Entonces Dios, de una costilla del hombre, forma a la mujer. Ahora Adán encuentra
la ayuda que precisa: «¡Ésta sí que es hueso de mis huesos y carne de mi carne!»
(Gn 2, 23). En el trasfondo de esta narración se pueden considerar
concepciones como la que aparece también, por ejemplo, en el mito relatado por
Platón, según el cual el hombre era originariamente esférico, porque era
completo en sí mismo y autosuficiente. Pero, en castigo por su soberbia, fue
dividido en dos por Zeus, de manera que ahora anhela siempre su otra mitad y
está en camino hacia ella para recobrar su integridad.[8] En la
narración bíblica no se habla de castigo; pero sí aparece la idea de que el
hombre es de algún modo incompleto, constitutivamente en camino para encontrar
en el otro la parte complementaria para su integridad, es decir, la idea de que
sólo en la comunión con el otro sexo puede considerarse «completo». Así, pues,
el pasaje bíblico concluye con una profecía sobre Adán: «Por eso abandonará el
hombre a su padre y a su madre, se unirá a su mujer y serán los dos una sola
carne» (Gn 2, 24).
En esta profecía hay dos aspectos
importantes: el eros está como enraizado en la naturaleza misma del hombre;
Adán se pone a buscar y «abandona a su padre y a su madre» para unirse a su
mujer; sólo ambos conjuntamente representan a la humanidad completa, se
convierten en «una sola carne». No menor importancia reviste el segundo
aspecto: en una perspectiva fundada en la creación, el eros orienta al
hombre hacia el matrimonio, un vínculo marcado por su carácter único y
definitivo; así, y sólo así, se realiza su destino íntimo. A la imagen del Dios
monoteísta corresponde el matrimonio monógamo.

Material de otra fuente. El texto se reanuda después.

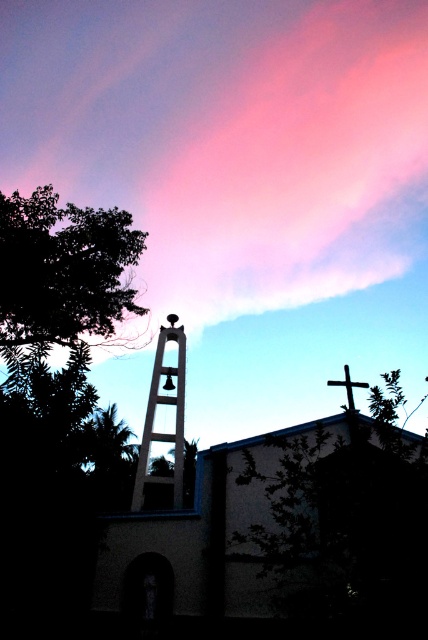 You are standing in the field looking at the dark green leafy tree at left and the metallic bell tower at center. Which object would appear larger to you?

The dark green leafy tree at left appears larger because it is closer to the viewer than the metallic bell tower at center.

You are standing in front of the bell tower and want to take a photo that includes both the bell tower and the church building to the right. Which point, point 1 at coordinates (x=285, y=38) or point 2 at coordinates (x=160, y=477), is closer to you?

Point 1 at coordinates (x=285, y=38) is closer to you because it is further to the camera than point 2 at coordinates (x=160, y=477). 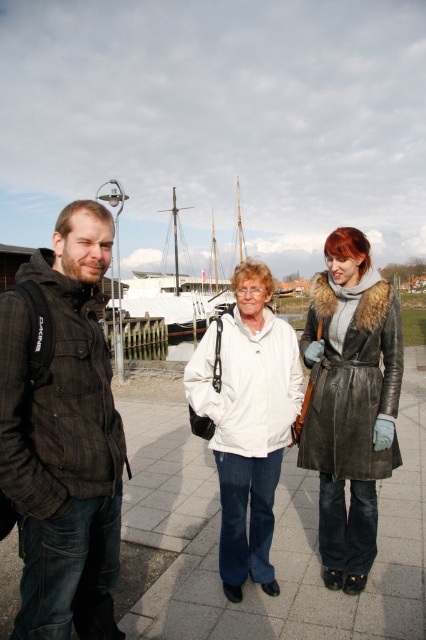 Which is below, dark brown plaid jacket at left or white matte jacket at center?

white matte jacket at center is lower down.

Between point (74, 548) and point (230, 358), which one is positioned behind?

The point (230, 358) is more distant.

Between point (85, 387) and point (284, 356), which one is positioned behind?

The point (284, 356) is behind.

This screenshot has width=426, height=640. I want to click on dark brown plaid jacket at left, so click(63, 436).

Locate an element on the screen. The height and width of the screenshot is (640, 426). dark brown plaid jacket at left is located at coordinates (63, 436).

Does dark brown plaid jacket at left appear over leather coat at center?

No, dark brown plaid jacket at left is not above leather coat at center.

Identify the location of dark brown plaid jacket at left. The width and height of the screenshot is (426, 640). (63, 436).

Measure the distance between leather coat at center and white matte jacket at center.

A distance of 16.82 inches exists between leather coat at center and white matte jacket at center.

From the picture: Which of these two, leather coat at center or white matte jacket at center, stands shorter?

white matte jacket at center

Is point (311, 346) positioned in front of point (233, 516)?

El matrimonio basado en un amor
exclusivo y definitivo se convierte en el icono de la relación de Dios con su
pueblo y, viceversa, el modo de amar de Dios se convierte en la medida del amor
humano. Esta estrecha relación entre eros y matrimonio que presenta la
Biblia no tiene prácticamente paralelo alguno en la literatura fuera de ella.
Jesucristo, el amor de Dios encarnado
12. Aunque hasta ahora hemos hablado
principalmente del Antiguo Testamento, ya se ha dejado entrever la íntima
compenetración de los dos Testamentos como única Escritura de la fe cristiana.
La verdadera originalidad del Nuevo Testamento no consiste en nuevas ideas,
sino en la figura misma de Cristo, que da carne y sangre a los conceptos: un
realismo inaudito. Tampoco en el Antiguo Testamento la novedad bíblica consiste
simplemente en nociones abstractas, sino en la actuación imprevisible y, en
cierto sentido inaudita, de Dios. Este actuar de Dios adquiere ahora su forma
dramática, puesto que, en Jesucristo, el propio Dios va tras la «oveja perdida»,
la humanidad doliente y extraviada. Cuando Jesús habla en sus parábolas del
pastor que va tras la oveja descarriada, de la mujer que busca el dracma, del
padre que sale al encuentro del hijo pródigo y lo abraza, no se trata sólo de
meras palabras, sino que es la explicación de su propio ser y actuar. En su
muerte en la cruz se realiza ese ponerse Dios contra sí mismo, al entregarse
para dar nueva vida al hombre y salvarlo: esto es amor en su forma más radical.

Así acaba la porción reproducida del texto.